What the exercise asks:
Retyping the records exactly is the whole task.

Records to process:
***

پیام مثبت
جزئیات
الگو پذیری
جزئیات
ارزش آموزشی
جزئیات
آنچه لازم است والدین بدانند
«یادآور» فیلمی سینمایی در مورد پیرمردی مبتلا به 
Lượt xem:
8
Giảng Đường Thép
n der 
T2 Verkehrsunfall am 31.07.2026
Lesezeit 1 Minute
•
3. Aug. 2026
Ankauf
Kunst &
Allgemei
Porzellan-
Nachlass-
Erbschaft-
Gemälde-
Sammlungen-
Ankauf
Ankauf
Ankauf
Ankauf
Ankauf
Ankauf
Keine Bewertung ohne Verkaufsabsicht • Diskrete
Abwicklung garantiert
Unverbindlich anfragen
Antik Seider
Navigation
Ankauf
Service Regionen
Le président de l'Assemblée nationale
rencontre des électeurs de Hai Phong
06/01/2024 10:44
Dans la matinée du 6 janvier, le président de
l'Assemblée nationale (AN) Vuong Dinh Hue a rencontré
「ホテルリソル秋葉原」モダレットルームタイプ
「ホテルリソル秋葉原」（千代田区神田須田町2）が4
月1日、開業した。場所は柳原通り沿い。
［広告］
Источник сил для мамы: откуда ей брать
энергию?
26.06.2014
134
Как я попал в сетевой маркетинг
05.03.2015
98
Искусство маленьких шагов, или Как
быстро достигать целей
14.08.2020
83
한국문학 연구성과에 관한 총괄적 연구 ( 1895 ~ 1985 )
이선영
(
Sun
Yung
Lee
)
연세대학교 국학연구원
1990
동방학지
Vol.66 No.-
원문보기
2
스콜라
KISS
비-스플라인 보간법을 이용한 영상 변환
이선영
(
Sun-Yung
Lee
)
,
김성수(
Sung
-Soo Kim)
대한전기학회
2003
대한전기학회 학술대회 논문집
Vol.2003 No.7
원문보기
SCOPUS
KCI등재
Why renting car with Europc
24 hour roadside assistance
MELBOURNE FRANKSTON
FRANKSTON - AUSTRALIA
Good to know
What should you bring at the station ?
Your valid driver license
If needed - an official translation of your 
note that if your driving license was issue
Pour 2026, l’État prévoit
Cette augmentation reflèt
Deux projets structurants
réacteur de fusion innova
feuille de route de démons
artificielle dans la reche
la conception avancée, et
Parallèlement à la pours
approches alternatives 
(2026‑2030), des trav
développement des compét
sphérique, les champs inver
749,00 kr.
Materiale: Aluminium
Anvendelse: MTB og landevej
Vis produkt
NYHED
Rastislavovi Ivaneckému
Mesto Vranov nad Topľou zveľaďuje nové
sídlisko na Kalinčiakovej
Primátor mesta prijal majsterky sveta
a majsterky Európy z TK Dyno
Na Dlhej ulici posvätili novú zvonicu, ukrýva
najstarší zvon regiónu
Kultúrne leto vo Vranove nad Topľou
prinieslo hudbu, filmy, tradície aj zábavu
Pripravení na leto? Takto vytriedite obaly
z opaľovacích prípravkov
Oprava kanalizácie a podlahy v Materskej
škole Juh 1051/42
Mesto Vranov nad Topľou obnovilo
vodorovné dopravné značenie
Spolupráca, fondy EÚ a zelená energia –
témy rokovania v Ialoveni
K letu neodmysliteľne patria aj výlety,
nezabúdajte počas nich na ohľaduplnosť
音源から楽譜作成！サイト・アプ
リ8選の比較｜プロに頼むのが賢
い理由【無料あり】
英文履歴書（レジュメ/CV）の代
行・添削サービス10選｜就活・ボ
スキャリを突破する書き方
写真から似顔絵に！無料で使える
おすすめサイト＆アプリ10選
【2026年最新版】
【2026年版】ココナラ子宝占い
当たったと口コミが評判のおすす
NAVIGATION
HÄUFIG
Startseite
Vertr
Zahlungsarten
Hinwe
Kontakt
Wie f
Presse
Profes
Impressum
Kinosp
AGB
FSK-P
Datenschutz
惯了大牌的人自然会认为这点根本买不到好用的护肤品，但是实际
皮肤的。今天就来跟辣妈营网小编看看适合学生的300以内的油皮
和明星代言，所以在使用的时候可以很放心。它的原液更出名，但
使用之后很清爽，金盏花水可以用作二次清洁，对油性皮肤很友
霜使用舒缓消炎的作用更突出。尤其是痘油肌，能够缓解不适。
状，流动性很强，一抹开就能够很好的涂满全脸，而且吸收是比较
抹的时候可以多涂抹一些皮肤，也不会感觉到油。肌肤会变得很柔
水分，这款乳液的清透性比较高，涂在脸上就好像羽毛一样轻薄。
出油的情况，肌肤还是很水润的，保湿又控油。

***

Answer to this exercise:
پیام مثبت
جزئیات
الگو پذیری
جزئیات
ارزش آموزشی
جزئیات
آنچه لازم است والدین بدانند
«یادآور» فیلمی سینمایی در مورد پیرمردی مبتلا به 
Lượt xem:
8
Giảng Đường Thép
n der 
T2 Verkehrsunfall am 31.07.2026
Lesezeit 1 Minute
•
3. Aug. 2026
Ankauf
Kunst &
Allgemei
Porzellan-
Nachlass-
Erbschaft-
Gemälde-
Sammlungen-
Ankauf
Ankauf
Ankauf
Ankauf
Ankauf
Ankauf
Keine Bewertung ohne Verkaufsabsicht • Diskrete
Abwicklung garantiert
Unverbindlich anfragen
Antik Seider
Navigation
Ankauf
Service Regionen
Le président de l'Assemblée nationale
rencontre des électeurs de Hai Phong
06/01/2024 10:44
Dans la matinée du 6 janvier, le président de
l'Assemblée nationale (AN) Vuong Dinh Hue a rencontré
「ホテルリソル秋葉原」モダレットルームタイプ
「ホテルリソル秋葉原」（千代田区神田須田町2）が4
月1日、開業した。場所は柳原通り沿い。
［広告］
Источник сил для мамы: откуда ей брать
энергию?
26.06.2014
134
Как я попал в сетевой маркетинг
05.03.2015
98
Искусство маленьких шагов, или Как
быстро достигать целей
14.08.2020
83
한국문학 연구성과에 관한 총괄적 연구 ( 1895 ~ 1985 )
이선영
(
Sun
Yung
Lee
)
연세대학교 국학연구원
1990
동방학지
Vol.66 No.-
원문보기
2
스콜라
KISS
비-스플라인 보간법을 이용한 영상 변환
이선영
(
Sun-Yung
Lee
)
,
김성수(
Sung
-Soo Kim)
대한전기학회
2003
대한전기학회 학술대회 논문집
Vol.2003 No.7
원문보기
SCOPUS
KCI등재
Why renting car with Europc
24 hour roadside assistance
MELBOURNE FRANKSTON
FRANKSTON - AUSTRALIA
Good to know
What should you bring at the station ?
Your valid driver license
If needed - an official translation of your 
note that if your driving license was issue
Pour 2026, l’État prévoit
Cette augmentation reflèt
Deux projets structurants
réacteur de fusion innova
feuille de route de démons
artificielle dans la reche
la conception avancée, et
Parallèlement à la pours
approches alternatives 
(2026‑2030), des trav
développement des compét
sphérique, les champs inver
749,00 kr.
Materiale: Aluminium
Anvendelse: MTB og landevej
Vis produkt
NYHED
Rastislavovi Ivaneckému
Mesto Vranov nad Topľou zveľaďuje nové
sídlisko na Kalinčiakovej
Primátor mesta prijal majsterky sveta
a majsterky Európy z TK Dyno
Na Dlhej ulici posvätili novú zvonicu, ukrýva
najstarší zvon regiónu
Kultúrne leto vo Vranove nad Topľou
prinieslo hudbu, filmy, tradície aj zábavu
Pripravení na leto? Takto vytriedite obaly
z opaľovacích prípravkov
Oprava kanalizácie a podlahy v Materskej
škole Juh 1051/42
Mesto Vranov nad Topľou obnovilo
vodorovné dopravné značenie
Spolupráca, fondy EÚ a zelená energia –
témy rokovania v Ialoveni
K letu neodmysliteľne patria aj výlety,
nezabúdajte počas nich na ohľaduplnosť
音源から楽譜作成！サイト・アプ
リ8選の比較｜プロに頼むのが賢
い理由【無料あり】
英文履歴書（レジュメ/CV）の代
行・添削サービス10選｜就活・ボ
スキャリを突破する書き方
写真から似顔絵に！無料で使える
おすすめサイト＆アプリ10選
【2026年最新版】
【2026年版】ココナラ子宝占い
当たったと口コミが評判のおすす
NAVIGATION
HÄUFIG
Startseite
Vertr
Zahlungsarten
Hinwe
Kontakt
Wie f
Presse
Profes
Impressum
Kinosp
AGB
FSK-P
Datenschutz
惯了大牌的人自然会认为这点根本买不到好用的护肤品，但是实际
皮肤的。今天就来跟辣妈营网小编看看适合学生的300以内的油皮
和明星代言，所以在使用的时候可以很放心。它的原液更出名，但
使用之后很清爽，金盏花水可以用作二次清洁，对油性皮肤很友
霜使用舒缓消炎的作用更突出。尤其是痘油肌，能够缓解不适。
状，流动性很强，一抹开就能够很好的涂满全脸，而且吸收是比较
抹的时候可以多涂抹一些皮肤，也不会感觉到油。肌肤会变得很柔
水分，这款乳液的清透性比较高，涂在脸上就好像羽毛一样轻薄。
出油的情况，肌肤还是很水润的，保湿又控油。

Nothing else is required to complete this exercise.